To compile VASP with OpenMP support, add the following to the list of precompiler flags in your makefile.include file:

CPP_OPTIONS += -D_OPENMP

In addition, you will have to add some compiler-specific options to the command that invokes your Fortran compiler (and sometimes to the linker as well).

When using an Intel toolchain (ifort + Intel MPI), for instance:

FC = mpiifort -qopenmp

It is probably best to base your makefile.include file on one of the archetypical /arch/makefile.include.*_omp files that are provided with your VASP.6.X.X release. To adapt these to the particulars of your system (if necessary) please read the instructions on the installation of VASP.6.X.X.

Running multiple OpenMP threads per MPI rank

In principle, running VASP on n MPI-ranks with m OpenMP threads per rank is as simple as. Unfortunately the latter depends on the flavor of MPI one uses (below we will only discuss the use of OpenMPI and IntelMPI).

export OMP_NUM_THREADS=<m> ; mpirun -np <n> <your-vasp-executable>

To get good performance, however, is often not that simple. The key is to ensure that the MPI ranks, and the associated OpenMP threads they spawn, are placed optimally onto the physical cores of the node(s), and are pinned to these cores.

As an example (a typical Intel Xeon-like architecture): Let us assume we plan to run on 2 nodes, each with 16 physical cores. These 16 cores per node are further divided into two packages (aka sockets) of 8 cores each. The cores on a package share access to a block of memory and in addition, they may access the memory associated with the other package on their node via a so-called crossbar-switch. The latter, however, comes at a (slight) performance penalty.

In the aforementioned situation, a possible placement of MPI ranks and OpenMP threads would for instance be the following: place 2 MPI ranks on each package (i.e., 8 MPI ranks in total) and have each MPI rank spawn 4 OpenMP threads on the same package. These OpenMP threads will all have fast access to the memory associated with their package, and will not have to access memory through the crossbar switch.

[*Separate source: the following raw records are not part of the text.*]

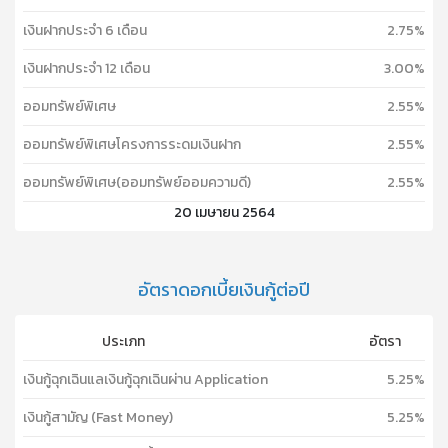
เงินฝากประจำ 6 เดือน
2.75%
เงินฝากประจำ 12 เดือน
3.00%
ออมทรัพย์พิเศษ
2.55%
ออมทรัพย์พิเศษโครงการระดมเงินฝาก
2.55%
ออมทรัพย์พิเศษ(ออมทรัพย์ออมความดี)
2.55%
20 เมษายน 2564
อัตราดอกเบี้ยเงินกู้ต่อปี
ประเภท
อัตรา
เงินกู้ฉุกเฉินแลเงินกู้ฉุกเฉินผ่าน Application
5.25%
เงินกู้สามัญ (Fast Money)
5.25%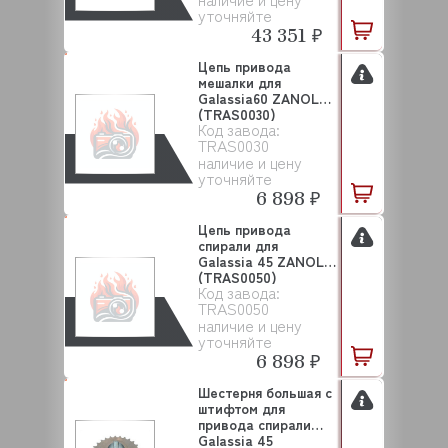
уточняйте
43 351 ₽
Цепь привода
мешалки для
Galassia60 ZANOLLI
(TRAS0030)
Код завода:
TRAS0030
наличие и цену
уточняйте
6 898 ₽
Цепь привода
спирали для
Galassia 45 ZANOLLI
(TRAS0050)
Код завода:
TRAS0050
наличие и цену
уточняйте
6 898 ₽
Шестерня большая с
штифтом для
привода спирали
Galassia 45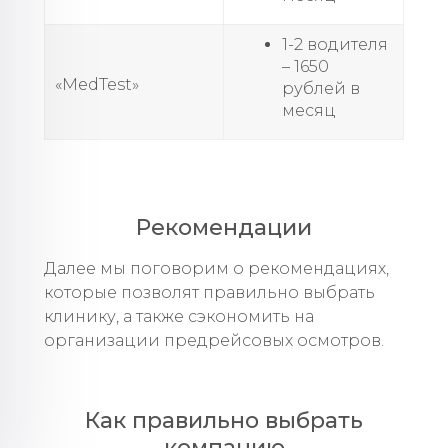
1-2 водителя
– 1650
«MedTest»
рублей в
месяц
Рекомендации
Далее мы поговорим о рекомендациях,
которые позволят правильно выбрать
клинику, а также сэкономить на
организации предрейсовых осмотров.
Как правильно выбрать
компанию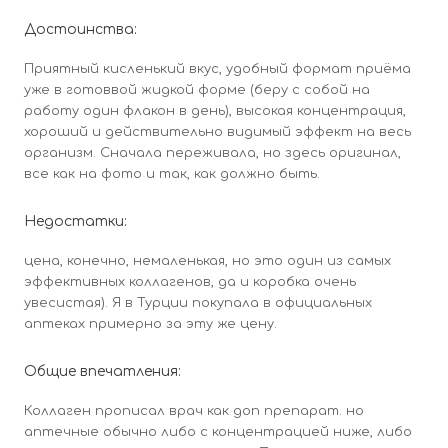
Достоинства:
Приятный кисленький вкус, удобный формат приёма
уже в готоввой жидкой форме (беру с собой на
работу один флакон в день), высокая концентрация,
хороший и действительно видимый эффект на весь
организм. Сначала переживала, но здесь оригинал,
все как на фото и так, как должно быть.
Недостатки:
цена, конечно, немаленькая, но это один из самых
эффективных коллагенов, да и коробка очень
увесистая). Я в Турции покупала в официальных
аптеках примерно за эту же цену.
Общие впечатления:
Коллаген прописал врач как доп препарат. но
аптечные обычно либо с концентрацией ниже, либо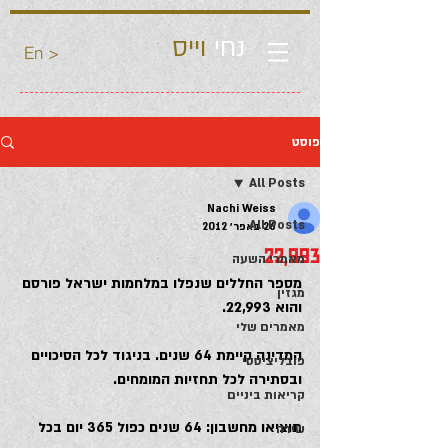
נחי
וייס
En >
פוסט
All Posts
Nachi Weiss
All Posts
26 באפר׳ 2012
22,993
מאמרי השעה
מספר החללים שנפלו במלחמות ישראל פורסם 
מגזין
והוא 22,993.
מאמרים שלי
המדינה קיימת 64 שנים. בניגוד לכל הסיכויים 
פובליציסטי
ובסתירה לכל תחזיות המומחים.
קריאות ביניים
תוציאו מחשבון: 64 שנים כפול 365 יום בכל 
שירה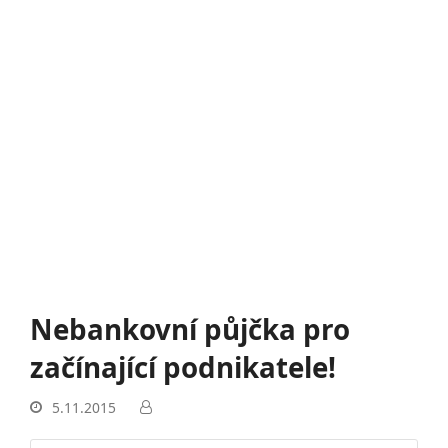
Nebankovní půjčka pro
začínající podnikatele!
5.11.2015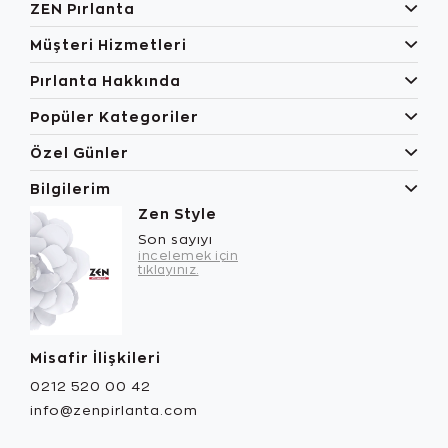
ZEN Pırlanta
Müşteri Hizmetleri
Pırlanta Hakkında
Popüler Kategoriler
Özel Günler
Bilgilerim
Zen Style
Son sayıyı
incelemek için
tıklayınız.
Misafir İlişkileri
0212 520 00 42
info@zenpirlanta.com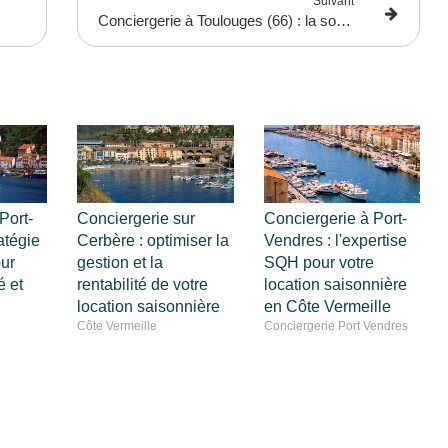
Suivant
Conciergerie à Toulouges (66) : la solution idéale pour gérer votre location saisonnière
Port-
Conciergerie sur
Conciergerie à Port-
atégie
Cerbère : optimiser la
Vendres : l'expertise
ur
gestion et la
SQH pour votre
é et
rentabilité de votre
location saisonnière
location saisonnière
en Côte Vermeille
Côte Vermeille
Conciergerie Port Vendres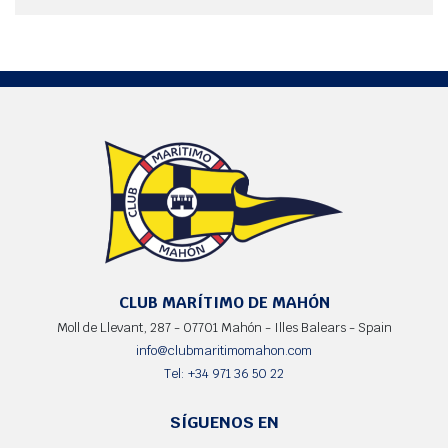
CLUB MARÍTIMO DE MAHÓN
Moll de Llevant, 287 - 07701 Mahón - Illes Balears - Spain
info@clubmaritimomahon.com
Tel: +34 971 36 50 22
SÍGUENOS EN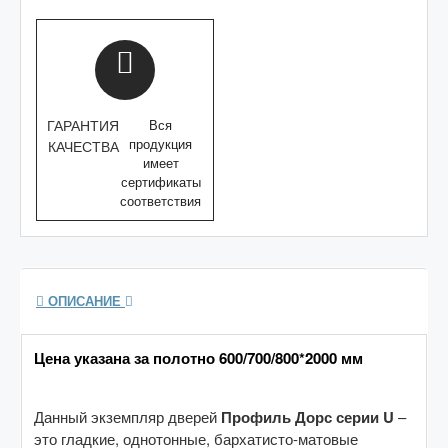
ГАРАНТИЯ
Вся
продукция
КАЧЕСТВА
имеет
сертификаты
соответствия
ОПИСАНИЕ
Цена указана за полотно 600/700/800*2000 мм
Данный экземпляр дверей
Профиль Дорс серии U
–
это гладкие, однотонные, бархатисто-матовые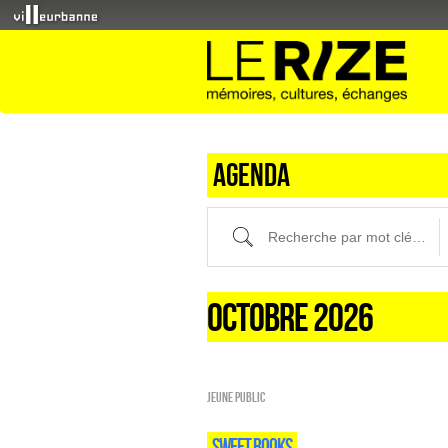
Agenda
Recherche par mot clé (ici) et / ou fi
OCTOBRE 2026
Jeune public
SWEET BOOKS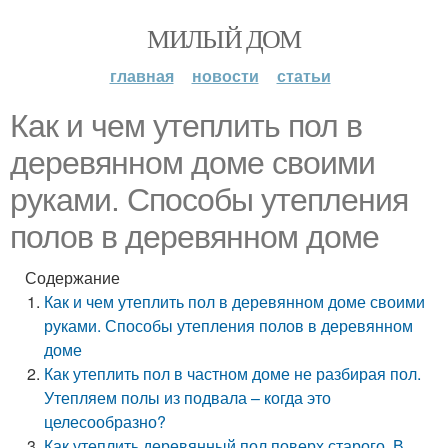
МИЛЫЙ ДОМ
главная
новости
статьи
Как и чем утеплить пол в
деревянном доме своими
руками. Способы утепления
полов в деревянном доме
Содержание
Как и чем утеплить пол в деревянном доме своими
руками. Способы утепления полов в деревянном
доме
Как утеплить пол в частном доме не разбирая пол.
Утепляем полы из подвала – когда это
целесообразно?
Как утеплить деревянный пол поверх старого. В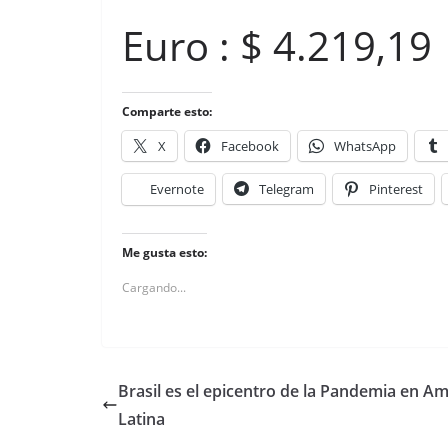
Euro : $ 4.219,19
Comparte esto:
X
Facebook
WhatsApp
Evernote
Telegram
Pinterest
Me gusta esto:
Cargando...
Brasil es el epicentro de la Pandemia en Am
Latina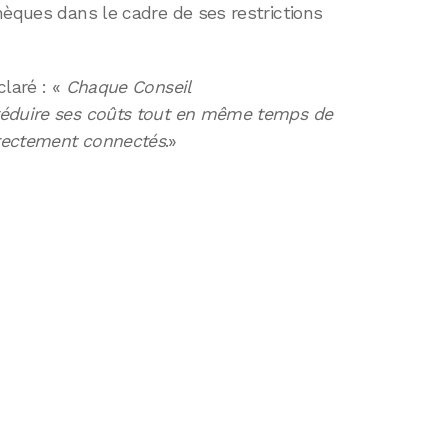
hèques dans le cadre de ses restrictions
claré : «
Chaque Conseil
réduire ses coûts tout en même temps de
rectement connectés
.»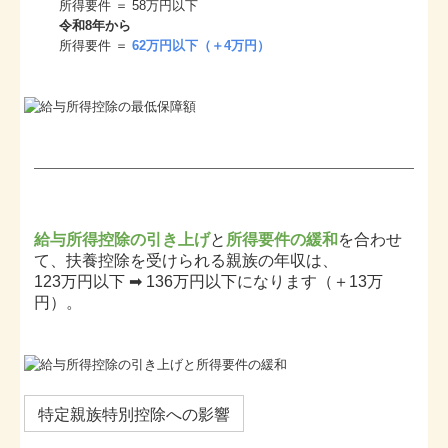
所得要件 ＝ 58万円以下
令和8年から
所得要件 ＝
62万円以下（＋4万円）
給与所得控除の引き上げ
と
所得要件の緩和
を合わせ
て、扶養控除を受けられる親族の年収は、
123万円以下 ➡ 136万円以下になります（＋13万
円）。
特定親族特別控除への影響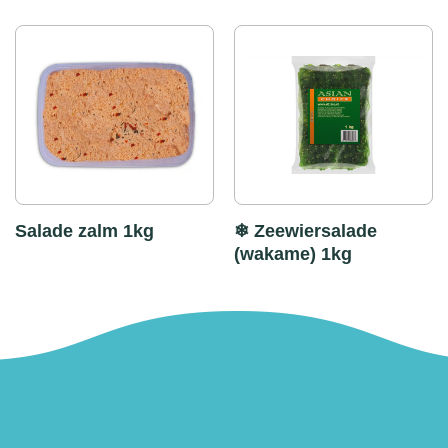
Salade zalm 1kg
❄ Zeewiersalade
(wakame) 1kg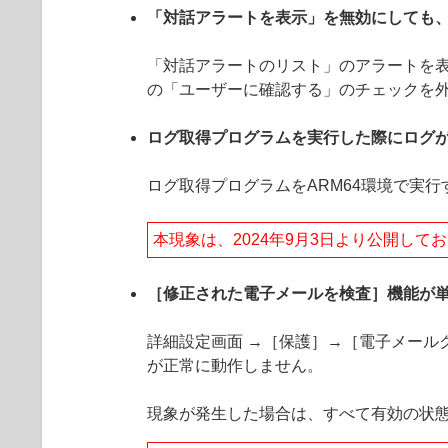
「対話アラートを表示」を無効にしても
「対話アラートのリスト」のアラートを表
の「ユーザーに確認する」のチェックを
ログ取得プログラムを実行した際にログ
ログ取得プログラムをARM64環境で実
本現象は、2024年9月3日より公開し
［修正された電子メールを検査］機能が
詳細設定画面 →［保護］→［電子メール
が正常に動作しません。
現象が発生した場合は、すべて有効の状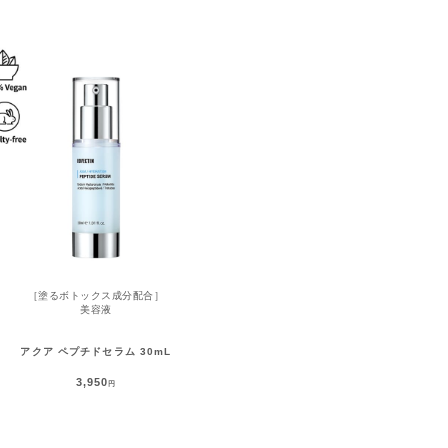
［塗るボトックス成分配合］
美容液
アクア ペプチドセラム 30mL
3,950
円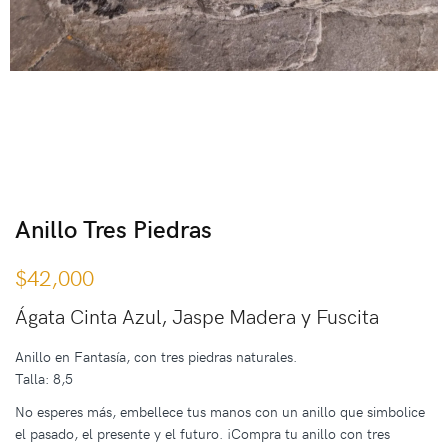
Anillo Tres Piedras
$
42,000
Ágata Cinta Azul, Jaspe Madera y Fuscita
Anillo en Fantasía, con tres piedras naturales.
Talla: 8,5
No esperes más, embellece tus manos con un anillo que simbolice
el pasado, el presente y el futuro. ¡Compra tu anillo con tres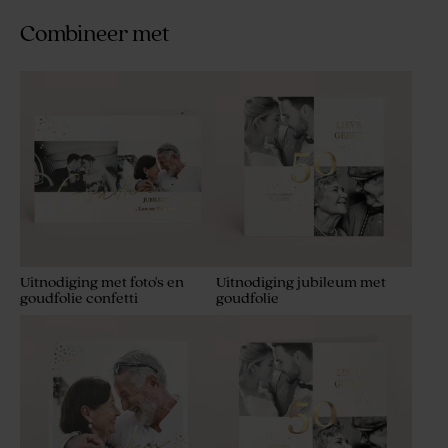
Combineer met
Uitnodiging met foto's en
Uitnodiging jubileum met
goudfolie confetti
goudfolie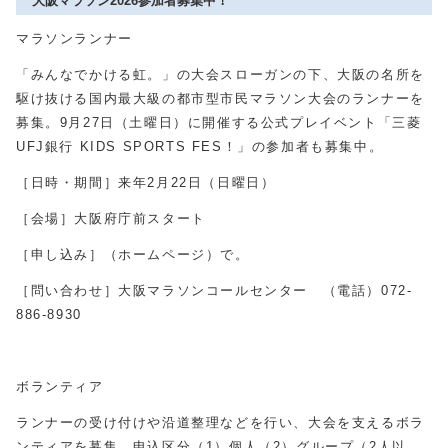
大阪マラソン2026参加者募集中！
マラソンランナー
「みんなでかける虹。」の大会スローガンの下、大阪の名所を
駆け抜ける国内最大級の都市型市民マラソン大会のランナーを
募集。9月27日（土曜日）に開催する公式プレイベント「三菱
UFJ銀行 KIDS SPORTS FES！」の参加者も募集中。
［日時・期間］来年2月22日（日曜日）
［会場］大阪府庁前スタート
［申し込み］（ホームページ）で。
［問い合わせ］大阪マラソンコールセンター （電話）072-
886-8930
ボランティア
ランナーの受け付けや沿道整理などを行い、大会を支えるボラ
ンティアを募集。申込区分（1）個人（2）グループ（2人以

To achieve this we have to tell both the OpenMP runtime library as well as the MPI library what to do.

For the OpenMP runtime

Tell the OpenMP runtime it may spawn 4 threads per MPI rank:
export OMP_NUM_THREADS=4
and that it should bind the threads to the physical cores, and put them onto cores that are as close as possible to the core that is running the corresponding MPI rank (and OpenMP master thread):
export OMP_PLACES=cores
export OMP_PROC_BIND=close
In addition to taking care of thread placement, it is often necessary to increase the size of the private stack of the OpenMP threads (to 256 or even 512 Mbytes), since the default is in many cases too small for VASP to run, and will cause segmentation faults:
export OMP_STACKSIZE=512m

Using OpenMPI

Now start 8 MPI ranks (-np 8), with the following placement specification: 2 ranks/socket, assigning 4 subsequent cores to each rank (--map-by ppr:2:socket:PE=4), and bind them to their physical cores (--bind-to core):
mpirun -np 8 --map-by ppr:2:socket:PE=4 --bind-to core <your-vasp-executable>
Or all of the above wrapped into a single command:
mpirun -np 8 --map-by ppr:2:socket:PE=4 --bind-to core \
-x OMP_NUM_THREADS=4 -x OMP_STACKSIZE=512m \
-x OMP_PLACES=cores -x OMP_PROC_BIND=close \
--report-bindings <your-vasp-executable>
where the --report-bindings is optional but a good idea to use at least once to check whether the rank and thread placement is as intended.
In our example, the above will assure that the OpenMP threads each MPI rank spawns reside on the same package/socket, and pins both the MPI ranks as well as the OpenMP threads to specific cores. This is crucial for performance.

Using IntelMPI

Tell MPI to reserve a domain of OMP_NUM_THREADS cores for each rank
export I_MPI_PIN_DOMAIN=omp
and pin the MPI ranks to the cores
export I_MPI_PIN=yes
Then start VASP on 8 MPI ranks
mpirun -np 8 <your-vasp-executable>
In case one uses Intel MPI, things are fortunately a bit less involved. Distributing 8 MPI-ranks over 2 nodes with 16 physical cores each (2 sockets per node) allowing for 4 OpenMP threads per MPI-rank is as simple as:
mpirun -np 8 -genv I_MPI_PIN=yes -genv I_MPI_PIN_DOMAIN=omp -genv I_MPI_DEBUG=4
Or all of the above wrapped up into a single command:
 mpirun -np 8 -genv I_MPI_PIN_DOMAIN=omp -genv I_MPI_PIN=yes -genv OMP_NUM_THREADS=4 -genv OMP_STACKSIZE=512m \
-genv OMP_PLACES=cores -genv OMP_PROC_BIND=close -genv I_MPI_DEBUG=4 <your-vasp-executable>
where the -genv I_MPI_DEBUG=4 is optional but a good idea to use at least once to check whether the rank and thread placement is as intended.
In our example, the above will assure that the OpenMP threads each MPI rank spawns reside on the same package/socket, and pins both the MPI ranks as well as the OpenMP threads to specific cores. This is crucial for performance.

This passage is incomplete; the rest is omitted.